Il "sardismo" passa attraverso tutti i partiti politici che operano in Sardegna, persino i partiti nazionali, anche se questi ultimi sono talvolta considerati come le agenzie "italiane" del neocapitalismo, dell'imperialismo del Nordeuropea, che produce il sottosviluppo del Mezzogiorno e delle isole, considerate delle colonie in virtù d'un determinato processo dell'unità nazionale italiana fondata sull'ineguaglianza.
Il "sardismo" oggi, questo cemento ideologico e psicologico insulare, è attaccato da una grande "forza d'urto", l'industrializzazione neocapitalista e monopolista. La cultura sarda fa fronte al più vasto pericolo di aggressione e d'integrazione, con la "sommersione” che ne consegue, la più grande che si sia registrata nella storia delle conquiste coloniali della Sardegna.

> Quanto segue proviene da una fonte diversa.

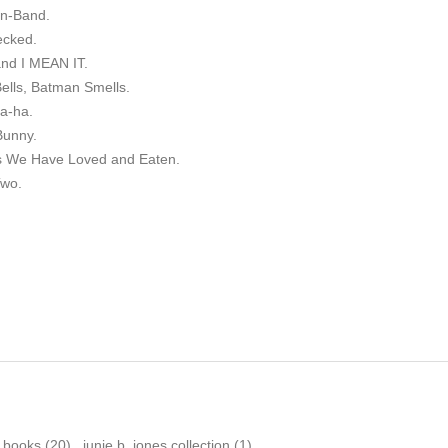
an-Band.
ecked.
and I MEAN IT.
Bells, Batman Smells.
ha-ha.
Bunny.
ys We Have Loved and Eaten.
Two.
n books
(20)
,
junie b. jones collection
(1)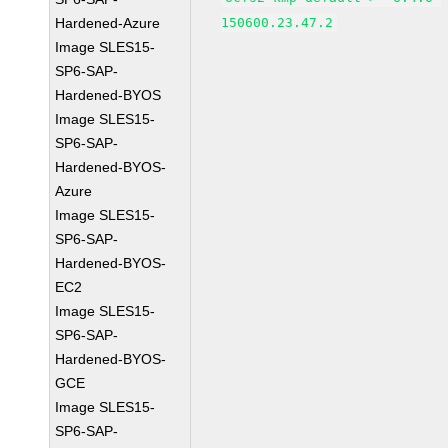
Hardened-Azure
150600.23.47.2
Image SLES15-
SP6-SAP-
Hardened-BYOS
Image SLES15-
SP6-SAP-
Hardened-BYOS-
Azure
Image SLES15-
SP6-SAP-
Hardened-BYOS-
EC2
Image SLES15-
SP6-SAP-
Hardened-BYOS-
GCE
Image SLES15-
SP6-SAP-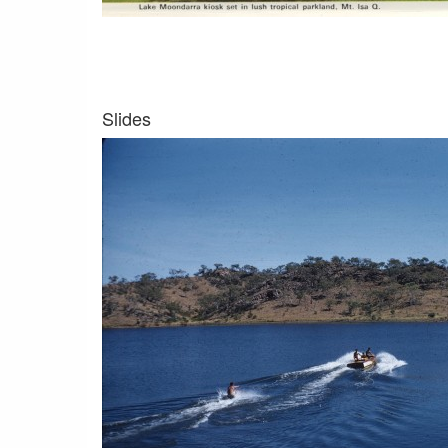
Slides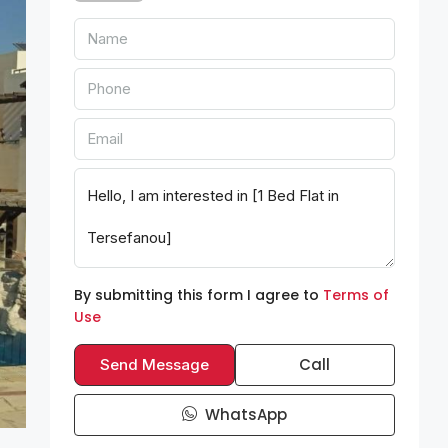
By submitting this form I agree to
Terms of
Use
Call
Send Message
WhatsApp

Se i responsabili provvisti d'un autorità, specialmente i politici, non vi sopperiscono urgentemente, proponendo un'altra soluzione all'attuale processo di sviluppo assolutamente "esterno" alla Sardegna, l'ultimo arrivato dei colonizzatori otterrà ciò a cui non sono giunti i colonialismi di tutte le epoche: la distruzione dei valori caratteristici questo popolo, la sua riduzione a semplice espressione geografica nel mercato comune di una cultura pianificata, globale, massificata, di un prodotto culturale in scatola, di un prodotto della meccanica, alienato da un cervello elettronico.
Forse l'ultimo arrivato dei colonizzatori riuscirà in quello che non hanno saputo fare gli altri, ciò che non ha fatto neppure la "nazione" italiana, fosse ciò a mezzo del sotterfugio dell'Europa unita. E la "nazione" sarda diventerà un iceberg destinato a colare a picco, a dissolversi nei vapori dell'inquinamento totale portato da un'industrializzazione inumana, nella bara liquida del Mediterraneo, così come minacciava il poeta Sebastiano Satta, in un accesso di disperazione e di rabbia contro la terra ch'egli amava.